The United States is in the process of withdrawing from nearly all military cooperation with New Zealand because of its refusal to accept port calls from U.S. nuclear warships, administration officials said yesterday.
U.S. decisions to cancel or postpone a growing list of joint military exercises, conferences and exchanges of military personnel have been taken in recent days.
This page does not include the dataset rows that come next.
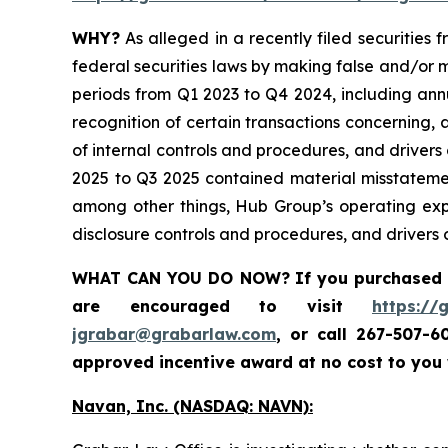
WHY?
As alleged in a recently filed securities
federal securities laws by making false and/or m
periods from Q1 2023 to Q4 2024, including ann
recognition of certain transactions concerning,
of internal controls and procedures, and drivers
2025 to Q3 2025 contained material misstateme
among other things, Hub Group’s operating exp
disclosure controls and procedures, and drivers o
WHAT CAN YOU DO NOW?
If you purchased
are encouraged to visit
https://
jgrabar@grabarlaw.com
,
or call 267-507-6
approved incentive award at no cost to you
Navan, Inc. (NASDAQ: NAVN):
Officials said this pattern will continue, probably for many months or even years, until New Zealand changes its nuclear policy.
Secretary of State George P. Shultz, sketching the rationale for the unusual if not unprecedented U.S. action, told the Senate Budget Committee on Tuesday that "New Zealand has basically taken a walk" from the ANZUS military alliance because of its refusal to accept port calls from U.S. nuclear-armed or nuclear-powered warships.
The ANZUS Treaty, signed in 1951, binds Australia, New Zealand and the United States in a defense relationship. Shultz said the treaty will be kept intact formally, at least on paper, so that "if there is a change of mind at some point down the road by New Zealand , it is there to be made operative again."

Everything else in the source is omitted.